The behavior is not identical.Session id will be different. but there are other things for session management like hidden fields through which you can get the same session id across different browser. but on every page you need to have that hidden field.
Joined: Aug 28, 2012
Actually i want to develop a small online test application. In this application i have a requirement that any user which is already log in, should not log in again in any other browser. also if he/she tried to do so then they get same as if anybody tried to open two instances of same browser. i.e., user should be already logged in.
jatan bhavsar wrote:Also need to set it to false on session timeout .
That's not going to work that easily. If I have two open browser windows and I ignore one, then its session will timeout while I'm still active in the second browser window. You can only log someone out in the database if a) he logs out manually, or b) all of his sessions timeout.
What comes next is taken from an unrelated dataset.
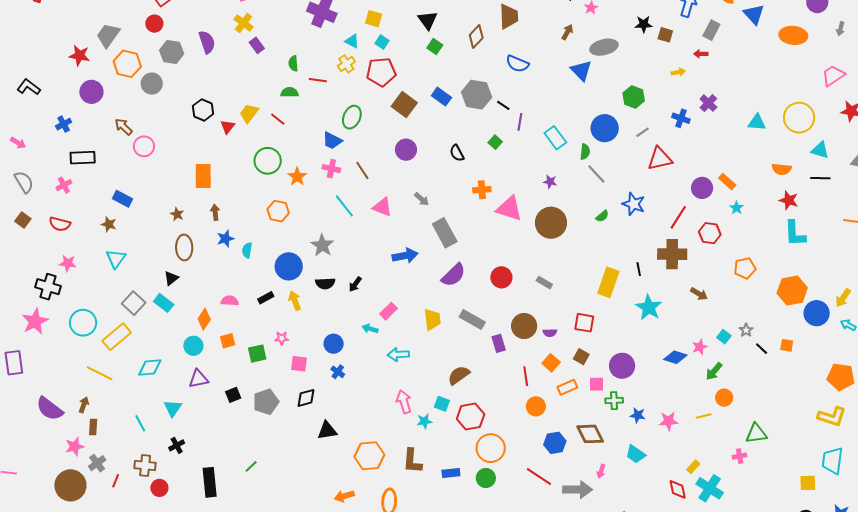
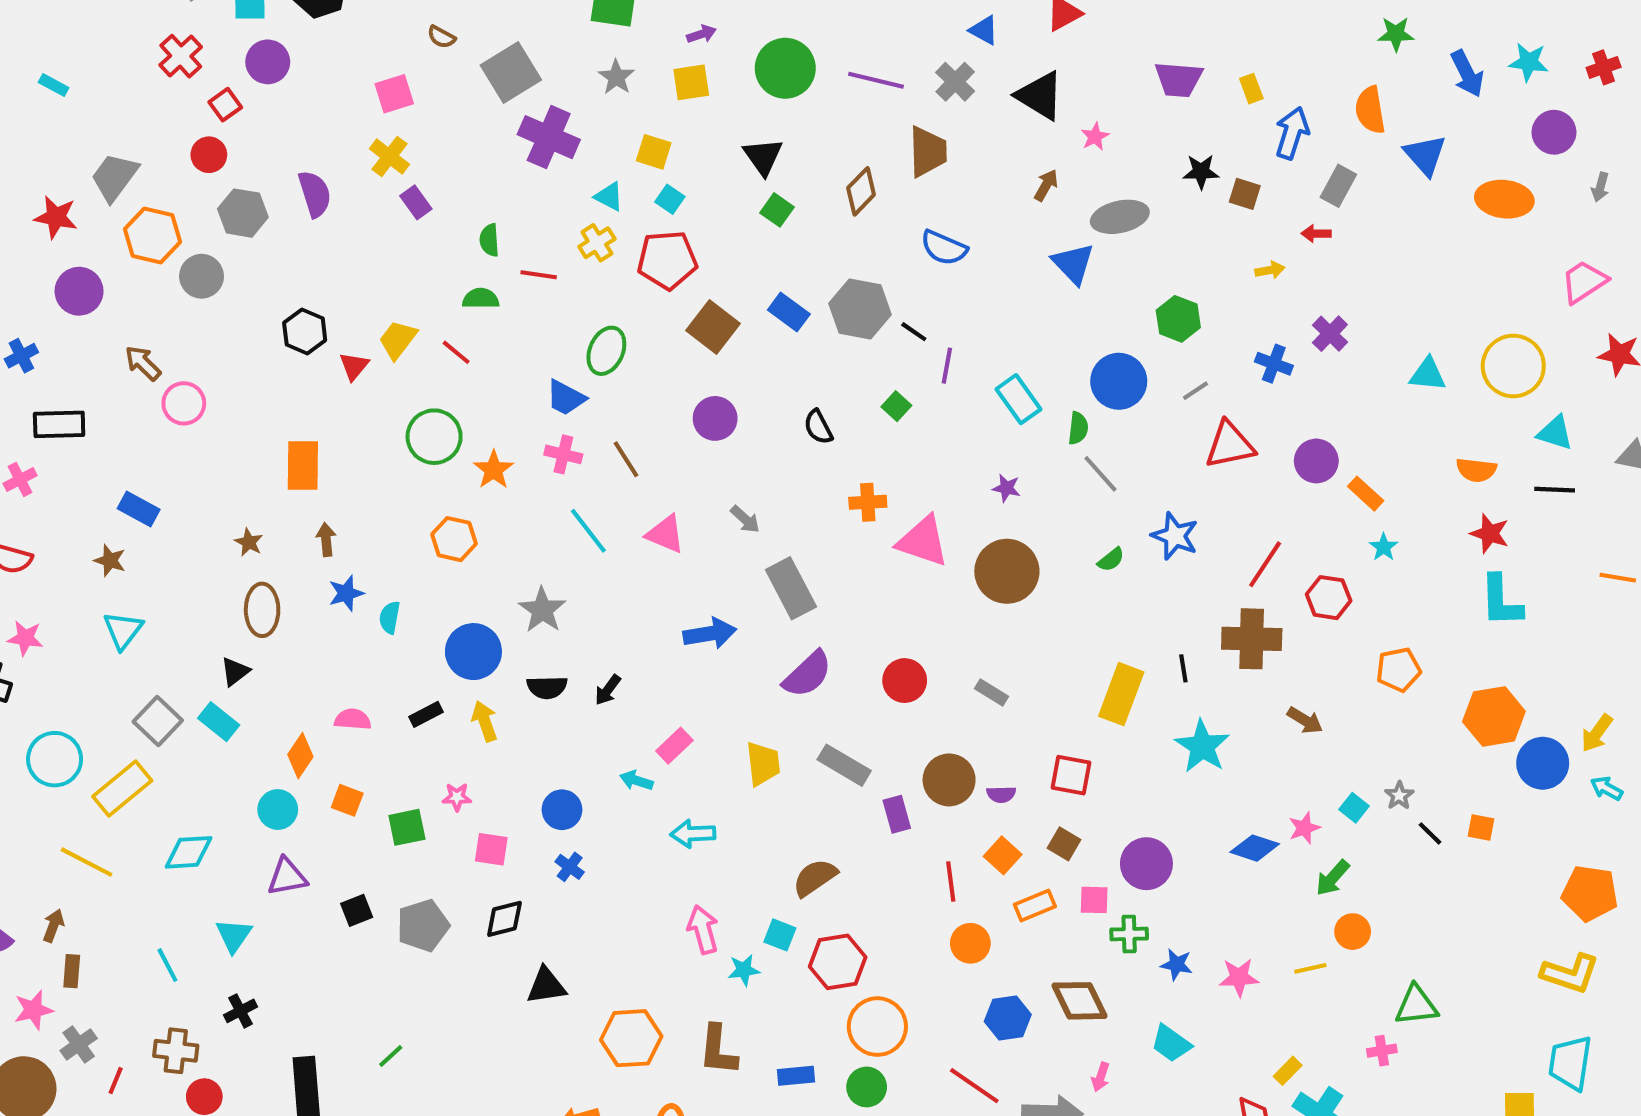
purple circle: (702, 188) -> (1316, 461), moved
orange square: (228, 341) -> (347, 800), turned 35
That means you have to keep track of all these sessions per user. You could use the database, or a servlet context attribute. The latter could be a Map<String, Set<String>> with the keys being the user names and the values being sets of session IDs. If a session is created for the user, add an element to this Set (creating it if necessary), and if a session is destroyed you remove an element. If that was the last element you can remove the entire map entry and log the user out of the database. Make sure you add proper synchronization to the servlet context attribute if you choose this solution.
maintain the state of user (eg. which page is the user viewing right now with what all params in the server session itself)
have a mechanism to retrieve the session Object using the user Id
every time when the application is opened in a browser, render the login page, (maintain the session using URL rewriting or hidden field instead of cookies to avoid any previously left cookie)
whenever there is a login request, check whether that user is already logged in, if yes, then render the existing state (with new session & invalidate the older session), otherwise show the normal home page.